Sturgis is betting at all on the broader research rather than escalated interpretation in its depiction of Wilde's life. As a specialist in the late-victorian environment – he has previously written the biographies of the contemporary artists Aubrey Beardsley and Walter Sickert – he has his strength in the is to paint the social and ideational context, Wilde came out, which means wider scene and more references, but fewer of the brilliantly concentrated summaries Ellmann excellerade in.

It also means that language itself is the culmination, the trial led to Wilde's case, emphasized something different. The essentials that makes it so fascinating is left: how the Wilde, at the absolute height of his fame, manages to become embroiled in a conflict in what may well have been one of history's most dysfunctional families.

bortskämde, labile and general outhärdlige lord Alfred Douglas (”Bosie”), was at feud with his father, the even thirty? tuber of the marquis of Queensberry. Queensberry pursued the couple with harassment and public accusations of ”sodomy” and Wilde had at last excite of Bosie to prosecute the father for defamation. It was the beginning to the end, because the Queensberrys private investigators had been rooted out details of Wilde's illegal gay shops (of which Wilde, naively or arrogantly, believed would be able to be kept secret).

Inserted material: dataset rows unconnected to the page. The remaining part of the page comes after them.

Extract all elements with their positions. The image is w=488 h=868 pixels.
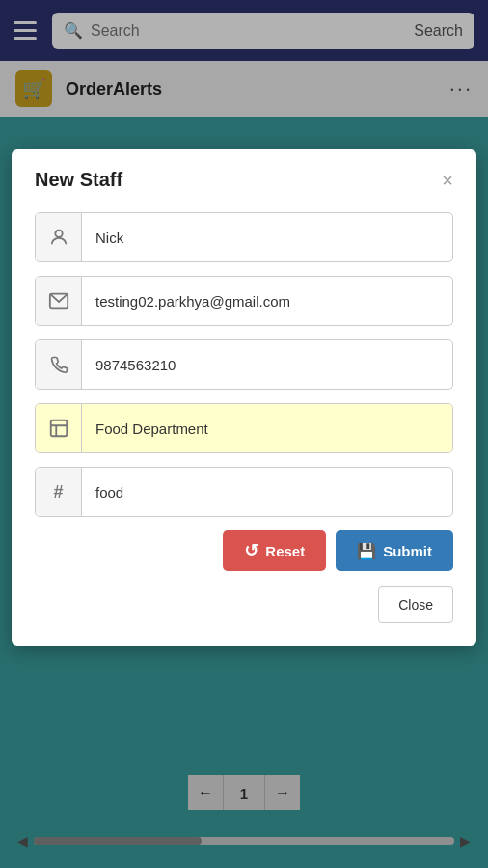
tag-icon: # [36,468,82,516]
tag-input[interactable] [82,468,452,516]
email-input[interactable] [82,277,452,325]
phone-input[interactable] [82,340,452,389]
close-button[interactable]: Close [378,586,453,623]
phone-field-container [35,339,453,390]
tag-field-container: # [35,467,453,517]
svg-point-0 [55,231,62,237]
svg-rect-2 [50,420,67,437]
modal-close-x-button[interactable]: × [442,171,453,190]
name-icon [36,213,82,261]
reset-icon: ↺ [244,540,258,561]
submit-button[interactable]: 💾 Submit [336,530,453,571]
department-input[interactable] [82,404,452,452]
new-staff-modal: New Staff × [12,149,476,646]
close-button-row: Close [35,586,453,623]
department-field-container [35,403,453,453]
name-input[interactable] [82,213,452,261]
email-icon [36,277,82,325]
department-icon [36,404,82,452]
phone-icon [36,340,82,389]
reset-label: Reset [265,543,305,559]
reset-button[interactable]: ↺ Reset [223,530,326,571]
name-field-container [35,212,453,262]
modal-title: New Staff [35,169,122,191]
submit-icon: 💾 [357,542,376,560]
email-field-container [35,276,453,326]
action-buttons-row: ↺ Reset 💾 Submit [35,530,453,571]
submit-label: Submit [383,543,432,559]
modal-header: New Staff × [35,169,453,191]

But Ellmann put the emphasis on the classically tragic in the drama: Wilde's hubris, pride, or hubris, led him to challenge the victorian society in a battle he was doomed to lose (it was inevitable that the details of his business would come forward). Sturgis stresses on their side, the political dimensions, which helped to trap Wilde.

the Prime minister, Wilde's old umgängesvän lord Rosebery, was also of homosexrykten and had received his name mentioned at the trial. It contributed to the remarkable severity of the case: it received absolutely does not look as if they were protecting another member of the decadent upper class. Wilde was sacrificed, not in spite of that, but to secret homosexuality was so common in the small aristocratic circles, who ruled England.

Oscar Wilde the film ”Wilde” in 1997. Photo: ©Sony Pictures/Everett Collection / Everett Collection/IBL

make it that there is a risk that turning Wilde into a martyr in the fight against heteronormen. It would be, as Sturgis biography recalls, to make him a significantly less multidimensional figure than he in reality was. You can have a lot of comments on Wilde's life, his addiction to the societetsliv (”I hang out only with the dukes”), his nonchalant treatment of his wife Constance, his penchant for male prostitutes out of the sub-class, and his related and some larviga tendency to romanticize criminals.

The most damning expression of the fact of the matter is when he was in Paris, during the height of the Dreyfusaffär, hang out with the villain in the story, major Esterhazy, who forged the documents done to the innocent Dreyfus was deported to devil's island. Guilty people is simply more interesting than the innocent, " explains Wilde. Where it will probably assume that dandyns ”challenging we have amorality” becomes too challenging for most people.

But it is just the dark corridor in a story that continues to fascinate. If nothing else, by their concentrated energy. You become still as amazed by that Wilde was only 46 when he died – all that he was before! Here you do not need to split up life and literature, genius, or talent: they are linked together. It can still get a to lystra as far away in Stockholm.